What you will do
Count how many lines in the data hold "asset". Only the number.

Entries supplied
+ + +
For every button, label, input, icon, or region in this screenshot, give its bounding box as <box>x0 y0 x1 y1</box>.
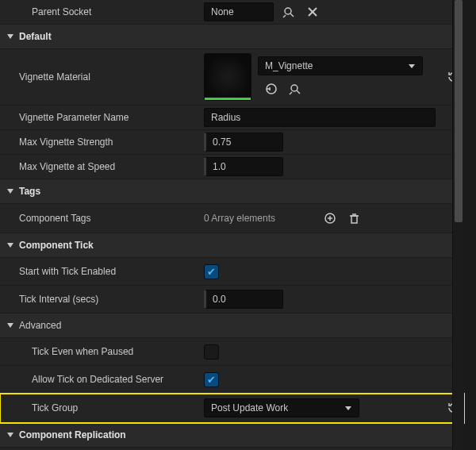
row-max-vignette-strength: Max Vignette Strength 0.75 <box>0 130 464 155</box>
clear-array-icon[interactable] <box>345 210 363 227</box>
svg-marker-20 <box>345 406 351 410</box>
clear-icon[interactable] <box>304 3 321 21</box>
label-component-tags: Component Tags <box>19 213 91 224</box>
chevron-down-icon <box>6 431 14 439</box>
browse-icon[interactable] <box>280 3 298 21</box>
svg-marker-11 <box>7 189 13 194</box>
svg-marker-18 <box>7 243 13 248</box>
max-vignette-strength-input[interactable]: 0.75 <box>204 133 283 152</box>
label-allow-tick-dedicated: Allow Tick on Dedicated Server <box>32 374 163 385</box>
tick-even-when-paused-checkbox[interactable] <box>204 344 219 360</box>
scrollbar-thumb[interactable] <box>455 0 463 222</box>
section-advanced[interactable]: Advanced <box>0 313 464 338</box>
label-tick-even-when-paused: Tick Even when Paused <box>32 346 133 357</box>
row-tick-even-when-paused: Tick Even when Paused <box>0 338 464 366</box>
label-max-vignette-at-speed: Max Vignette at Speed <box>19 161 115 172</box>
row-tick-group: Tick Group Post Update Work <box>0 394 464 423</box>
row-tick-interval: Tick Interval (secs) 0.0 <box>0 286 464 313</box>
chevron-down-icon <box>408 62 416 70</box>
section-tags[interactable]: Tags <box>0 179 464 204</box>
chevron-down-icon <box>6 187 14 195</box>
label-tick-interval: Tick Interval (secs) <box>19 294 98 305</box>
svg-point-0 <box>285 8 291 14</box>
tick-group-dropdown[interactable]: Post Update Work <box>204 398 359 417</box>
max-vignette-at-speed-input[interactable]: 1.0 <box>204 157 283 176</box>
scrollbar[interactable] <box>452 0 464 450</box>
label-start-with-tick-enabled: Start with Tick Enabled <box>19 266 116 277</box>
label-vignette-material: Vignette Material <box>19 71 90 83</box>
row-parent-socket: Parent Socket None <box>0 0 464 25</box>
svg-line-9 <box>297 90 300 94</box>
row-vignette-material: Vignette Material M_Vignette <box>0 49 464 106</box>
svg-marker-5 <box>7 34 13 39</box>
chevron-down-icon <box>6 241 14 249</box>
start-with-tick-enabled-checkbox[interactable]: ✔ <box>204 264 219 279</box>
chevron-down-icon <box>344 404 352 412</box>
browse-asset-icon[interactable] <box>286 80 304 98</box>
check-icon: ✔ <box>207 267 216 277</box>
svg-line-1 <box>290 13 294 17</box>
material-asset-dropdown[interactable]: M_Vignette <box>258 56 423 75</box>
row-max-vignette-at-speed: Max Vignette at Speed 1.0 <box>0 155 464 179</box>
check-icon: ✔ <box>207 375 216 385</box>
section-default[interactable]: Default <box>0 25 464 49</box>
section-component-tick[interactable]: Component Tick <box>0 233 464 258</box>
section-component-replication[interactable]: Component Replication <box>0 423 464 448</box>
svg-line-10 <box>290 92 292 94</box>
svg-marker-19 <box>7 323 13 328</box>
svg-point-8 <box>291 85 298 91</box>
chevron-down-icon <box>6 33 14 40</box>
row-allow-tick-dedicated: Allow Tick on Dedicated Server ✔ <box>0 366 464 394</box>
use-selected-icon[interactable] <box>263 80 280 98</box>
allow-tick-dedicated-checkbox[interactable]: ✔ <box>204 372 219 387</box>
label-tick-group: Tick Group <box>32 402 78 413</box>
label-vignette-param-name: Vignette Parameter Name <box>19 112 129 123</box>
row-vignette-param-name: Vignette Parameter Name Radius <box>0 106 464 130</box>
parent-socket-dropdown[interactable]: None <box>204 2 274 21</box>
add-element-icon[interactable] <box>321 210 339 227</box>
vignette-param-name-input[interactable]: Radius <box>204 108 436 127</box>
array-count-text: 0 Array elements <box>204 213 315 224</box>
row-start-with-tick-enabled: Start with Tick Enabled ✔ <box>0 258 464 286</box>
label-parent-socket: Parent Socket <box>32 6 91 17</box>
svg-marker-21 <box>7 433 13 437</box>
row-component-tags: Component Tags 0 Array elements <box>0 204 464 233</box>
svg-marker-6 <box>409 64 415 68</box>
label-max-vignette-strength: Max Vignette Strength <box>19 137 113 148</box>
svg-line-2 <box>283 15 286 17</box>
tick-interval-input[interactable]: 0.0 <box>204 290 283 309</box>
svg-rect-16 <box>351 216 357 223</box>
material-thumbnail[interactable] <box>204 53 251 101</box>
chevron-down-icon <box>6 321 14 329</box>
+ + +
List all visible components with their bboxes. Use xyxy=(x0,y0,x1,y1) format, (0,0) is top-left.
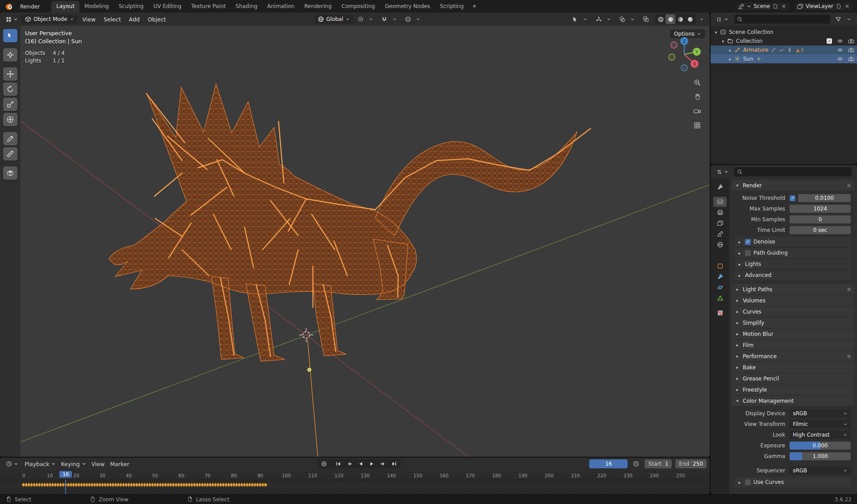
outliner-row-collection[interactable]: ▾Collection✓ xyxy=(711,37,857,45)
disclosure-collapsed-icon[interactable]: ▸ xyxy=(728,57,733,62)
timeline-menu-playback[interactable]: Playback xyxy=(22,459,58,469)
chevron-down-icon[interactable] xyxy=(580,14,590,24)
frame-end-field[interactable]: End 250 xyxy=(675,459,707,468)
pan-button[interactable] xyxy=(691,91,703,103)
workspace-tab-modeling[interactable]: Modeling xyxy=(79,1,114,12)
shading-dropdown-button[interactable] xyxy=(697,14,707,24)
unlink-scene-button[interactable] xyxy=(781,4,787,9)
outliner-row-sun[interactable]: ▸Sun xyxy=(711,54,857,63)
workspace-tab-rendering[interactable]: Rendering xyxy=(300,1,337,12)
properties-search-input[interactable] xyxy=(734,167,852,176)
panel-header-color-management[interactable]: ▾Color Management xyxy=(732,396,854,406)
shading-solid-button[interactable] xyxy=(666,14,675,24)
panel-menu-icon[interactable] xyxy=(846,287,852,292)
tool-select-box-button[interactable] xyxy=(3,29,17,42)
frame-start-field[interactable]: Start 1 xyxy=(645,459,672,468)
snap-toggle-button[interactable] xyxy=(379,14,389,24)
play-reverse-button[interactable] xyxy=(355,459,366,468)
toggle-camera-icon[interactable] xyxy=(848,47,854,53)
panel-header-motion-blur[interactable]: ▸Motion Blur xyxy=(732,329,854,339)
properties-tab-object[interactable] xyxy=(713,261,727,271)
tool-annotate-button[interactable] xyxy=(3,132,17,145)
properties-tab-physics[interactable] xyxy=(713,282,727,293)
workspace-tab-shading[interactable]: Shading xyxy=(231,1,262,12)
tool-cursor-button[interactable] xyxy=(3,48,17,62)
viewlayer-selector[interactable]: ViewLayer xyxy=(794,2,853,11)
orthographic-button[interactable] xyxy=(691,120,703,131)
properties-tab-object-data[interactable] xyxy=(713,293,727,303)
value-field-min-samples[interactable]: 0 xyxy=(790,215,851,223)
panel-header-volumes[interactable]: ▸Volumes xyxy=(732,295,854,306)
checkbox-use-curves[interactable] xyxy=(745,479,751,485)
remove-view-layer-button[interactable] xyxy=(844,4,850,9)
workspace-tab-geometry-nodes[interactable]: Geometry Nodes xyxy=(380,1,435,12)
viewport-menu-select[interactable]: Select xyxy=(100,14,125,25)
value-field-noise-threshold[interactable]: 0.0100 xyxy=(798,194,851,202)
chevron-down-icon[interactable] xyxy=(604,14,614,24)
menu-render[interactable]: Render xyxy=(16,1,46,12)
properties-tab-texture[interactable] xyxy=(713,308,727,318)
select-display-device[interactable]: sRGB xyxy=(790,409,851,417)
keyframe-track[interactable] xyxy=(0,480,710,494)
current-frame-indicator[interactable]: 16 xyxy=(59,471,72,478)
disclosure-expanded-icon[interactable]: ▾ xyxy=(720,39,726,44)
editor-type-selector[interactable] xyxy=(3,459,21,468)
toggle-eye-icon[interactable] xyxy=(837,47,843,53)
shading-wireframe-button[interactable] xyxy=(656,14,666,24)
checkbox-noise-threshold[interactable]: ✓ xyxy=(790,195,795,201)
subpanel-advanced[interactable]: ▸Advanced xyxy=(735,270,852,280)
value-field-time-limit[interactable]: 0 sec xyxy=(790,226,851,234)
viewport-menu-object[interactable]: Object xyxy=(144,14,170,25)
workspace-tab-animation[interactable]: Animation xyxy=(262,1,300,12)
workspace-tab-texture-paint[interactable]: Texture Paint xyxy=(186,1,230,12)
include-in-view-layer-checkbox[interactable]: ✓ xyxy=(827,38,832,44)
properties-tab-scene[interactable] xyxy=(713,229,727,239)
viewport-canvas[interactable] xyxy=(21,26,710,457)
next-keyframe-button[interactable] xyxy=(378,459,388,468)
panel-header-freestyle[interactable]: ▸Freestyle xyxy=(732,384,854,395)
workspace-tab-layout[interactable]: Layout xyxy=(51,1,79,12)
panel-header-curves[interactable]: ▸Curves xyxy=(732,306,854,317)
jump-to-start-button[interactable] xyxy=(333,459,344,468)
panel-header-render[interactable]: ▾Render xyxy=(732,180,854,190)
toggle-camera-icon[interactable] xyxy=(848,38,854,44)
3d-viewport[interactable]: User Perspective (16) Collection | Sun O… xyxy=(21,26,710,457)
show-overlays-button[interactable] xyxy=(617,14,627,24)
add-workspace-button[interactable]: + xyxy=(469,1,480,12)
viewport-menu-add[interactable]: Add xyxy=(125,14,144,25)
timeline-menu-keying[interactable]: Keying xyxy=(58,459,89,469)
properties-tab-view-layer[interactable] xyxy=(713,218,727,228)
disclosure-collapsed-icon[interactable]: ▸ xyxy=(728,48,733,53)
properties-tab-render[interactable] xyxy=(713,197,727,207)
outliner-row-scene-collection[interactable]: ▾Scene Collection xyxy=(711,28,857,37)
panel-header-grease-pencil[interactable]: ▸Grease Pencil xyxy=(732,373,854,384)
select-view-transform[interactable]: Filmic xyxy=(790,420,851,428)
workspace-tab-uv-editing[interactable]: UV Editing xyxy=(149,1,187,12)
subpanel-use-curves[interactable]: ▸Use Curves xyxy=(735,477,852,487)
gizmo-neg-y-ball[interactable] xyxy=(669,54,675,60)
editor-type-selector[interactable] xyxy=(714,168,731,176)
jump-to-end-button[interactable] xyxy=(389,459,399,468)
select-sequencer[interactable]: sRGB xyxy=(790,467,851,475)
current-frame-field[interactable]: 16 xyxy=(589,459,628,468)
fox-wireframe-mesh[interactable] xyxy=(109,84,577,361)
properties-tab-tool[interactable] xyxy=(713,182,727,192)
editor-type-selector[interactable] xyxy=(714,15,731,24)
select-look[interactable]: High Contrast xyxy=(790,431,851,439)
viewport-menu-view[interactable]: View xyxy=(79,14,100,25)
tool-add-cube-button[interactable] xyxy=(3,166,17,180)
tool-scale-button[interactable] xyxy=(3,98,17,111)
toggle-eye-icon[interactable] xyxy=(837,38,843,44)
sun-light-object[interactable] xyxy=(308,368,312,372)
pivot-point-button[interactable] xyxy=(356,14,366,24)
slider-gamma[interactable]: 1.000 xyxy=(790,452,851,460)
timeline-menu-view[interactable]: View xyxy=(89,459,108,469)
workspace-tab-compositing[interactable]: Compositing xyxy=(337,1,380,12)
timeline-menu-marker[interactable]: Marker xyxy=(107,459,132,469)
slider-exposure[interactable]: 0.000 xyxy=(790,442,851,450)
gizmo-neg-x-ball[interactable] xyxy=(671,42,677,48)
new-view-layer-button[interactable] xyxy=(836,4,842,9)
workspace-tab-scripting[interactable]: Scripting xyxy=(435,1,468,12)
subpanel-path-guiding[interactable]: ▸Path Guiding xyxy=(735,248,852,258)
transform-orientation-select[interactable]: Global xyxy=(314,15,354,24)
+ + +
Answer to this task
2